Member of the House of Representatives
- In office 29 October 2013 – 10 September 2014

Personal details
- Born: 16 January 1958 (age 68) Haarlem, Netherlands
- Party: 50PLUS

= Martine Baay-Timmerman =

Dutch politician

Martine Baay-Timmerman (born 16 January 1958) is a Dutch politician. She was member of the House of Representatives of the Netherlands for 50PLUS between 29 October 2013 and 10 September 2014. She left the House of Representatives due to health issues and was replaced by Henk Krol. Since 28 March 2017 Baay-Timmerman is a member of the Senate.

==Career==
Baay-Timmerman studied law at the Vrije Universiteit in Amsterdam, she later worked as a lawyer for twelve years.

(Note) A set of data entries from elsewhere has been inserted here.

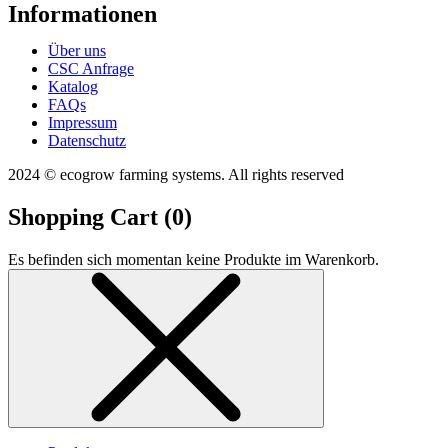
Informationen
Über uns
CSC Anfrage
Katalog
FAQs
Impressum
Datenschutz
2024 © ecogrow farming systems. All rights reserved
Shopping Cart (
0
)
Es befinden sich momentan keine Produkte im Warenkorb.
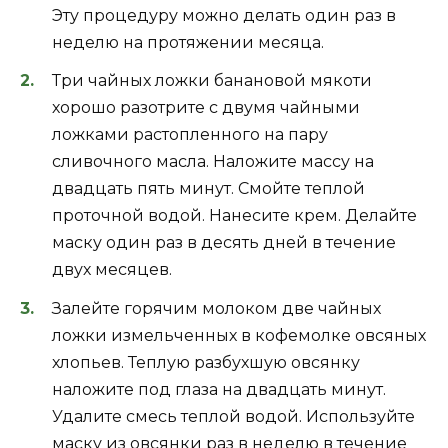
Эту процедуру можно делать один раз в
неделю на протяжении месяца.
Три чайных ложки банановой мякоти
хорошо разотрите с двумя чайными
ложками растопленного на пару
сливочного масла. Наложите массу на
двадцать пять минут. Смойте теплой
проточной водой. Нанесите крем. Делайте
маску один раз в десять дней в течение
двух месяцев.
Залейте горячим молоком две чайных
ложки измельченных в кофемолке овсяных
хлопьев. Теплую разбухшую овсянку
наложите под глаза на двадцать минут.
Удалите смесь теплой водой. Используйте
маску из овсянки раз в неделю в течение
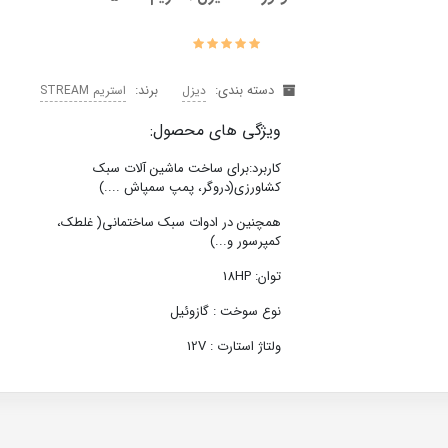
دسته بندی:
برند:
دیزل
استریم STREAM
ویژگی های محصول:
کاربرد:برای ساخت ماشین آلات سبک
کشاورزی(دروگر، پمپ سمپاش ....)
همچنین در ادوات سبک ساختمانی( غلطک،
کمپرسور و...)
توان: 18HP
نوع سوخت : گازوئیل
ولتاژ استارت : 12V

Since early 2009 Baay-Timmerman has been involved with 50PLUS, she was a secretary for the party between November 2011 and November 2012. She was third on the candidate list of 50PLUS for the 2012 elections.

When House of Representatives member Henk Krol resigned on 4 October 2013, Baay-Timmerman, as first candidate on the list, was likely to become his successor. She entered the House on 29 October 2013. On 10 September 2014 she went on sick leave and was replaced by Henk Krol. In December 2014 it became clear that Baay-Timmerman would not return do the House of Representatives as she needed more time to recuperate from breast cancer.

On 28 March 2017 Baay-Timmerman became a member of the Senate, she took over the seat from Martin van Rooijen who became member of the House.